11. \( \frac{1}{3}+\frac{5}{6}-\frac{7}{12} \) 12. \( \frac{3}{8}-\frac{1}{4}+\frac{5}{16} \) 13. \( \frac{4}{9}+\frac{2}{3}-\frac{5}{18} \) 14. \( \frac{5}{7}-\frac{2}{14}+\frac{3}{28} \) 15. \( \frac{2}{5}+\frac{3}{10}-\frac{1}{20} \) 16. \( \frac{7}{12}-\frac{1}{6}+\frac{5}{24} \) 17. \( \frac{3}{5}+\frac{7}{10}-\frac{9}{20} \) 18. \( \frac{5}{8}-\frac{1}{4}+\frac{3}{16} \) 19. \( \frac{4}{15}+\frac{2}{5}-\frac{7}{30} \) 20. \( \frac{9}{14}-\frac{3}{7}+\frac{5}{28} \)

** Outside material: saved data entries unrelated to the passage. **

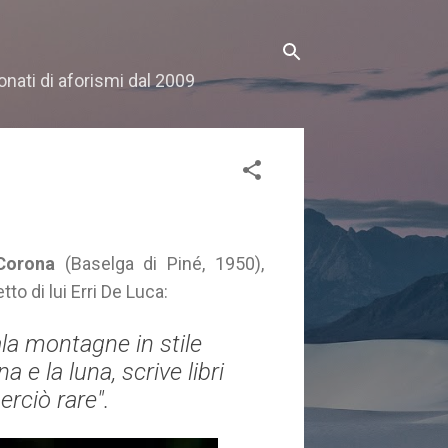
onati di aforismi dal 2009
Corona
(Baselga di Piné, 1950),
etto di lui Erri De Luca:
la montagne in stile
 e la luna, scrive libri
erciò rare".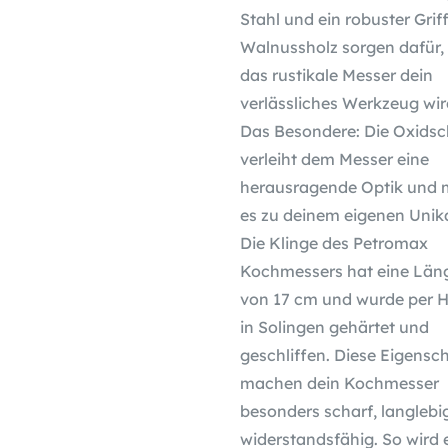
Stahl und ein robuster Grif
Walnussholz sorgen dafür,
das rustikale Messer dein
verlässliches Werkzeug wir
Das Besondere: Die Oxidsc
verleiht dem Messer eine
herausragende Optik und 
es zu deinem eigenen Unika
Die Klinge des Petromax
Kochmessers hat eine Län
von 17 cm und wurde per 
in Solingen gehärtet und
geschliffen. Diese Eigensc
machen dein Kochmesser
besonders scharf, langlebi
widerstandsfähig. So wird 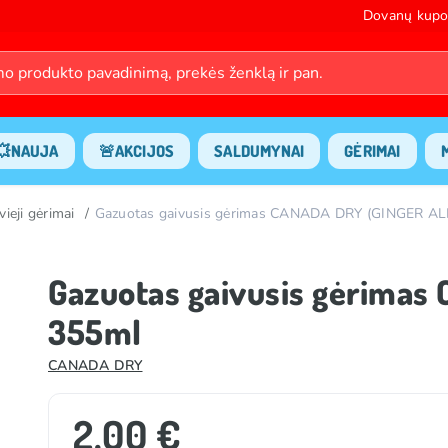
Dovanų kupo
💥NAUJA
🚨AKCIJOS
SALDUMYNAI
GĖRIMAI
vieji gėrimai
Gazuotas gaivusis gėrimas CANADA DRY (GINGER AL
Gazuotas gaivusis gėrimas
355ml
CANADA DRY
2.00 €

To tackle the addition and subtraction of fractions, it helps to first find a common denominator, which allows for easy combining of the numerators. For instance, in the first problem, the denominators are 3, 6, and 12; the least common multiple (LCM) is 12. By converting each fraction to have the same denominator, you can combine them seamlessly and simplify the final result! When working with fractions, a common mistake is forgetting to adjust all fractions to the common denominator before combining them. Always double-check your calculations, especially when reducing fractions afterward, as it's easy to misplace a number or overlook simplification steps. An effective strategy is to write the entire equation out step-by-step to minimize errors!